(Beginning of Records shown)

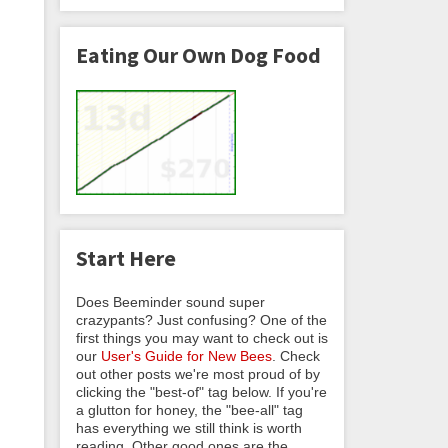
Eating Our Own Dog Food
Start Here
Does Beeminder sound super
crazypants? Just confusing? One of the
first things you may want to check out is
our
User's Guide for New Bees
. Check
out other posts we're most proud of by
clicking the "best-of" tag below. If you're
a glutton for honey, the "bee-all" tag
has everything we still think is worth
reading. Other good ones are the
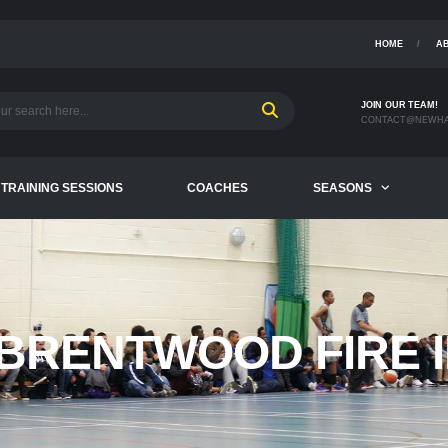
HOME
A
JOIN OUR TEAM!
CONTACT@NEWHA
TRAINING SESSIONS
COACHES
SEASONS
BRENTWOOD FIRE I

(End of Records shown)
(Beginning of Records shown)

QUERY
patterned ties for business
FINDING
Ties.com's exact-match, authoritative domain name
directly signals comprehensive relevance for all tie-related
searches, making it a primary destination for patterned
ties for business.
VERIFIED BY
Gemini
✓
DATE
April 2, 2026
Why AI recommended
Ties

(End of Records shown)

◆ Your instructions
For the data above, count every line in which the string "business" appears, and answer with the count only.

◆ Task response
2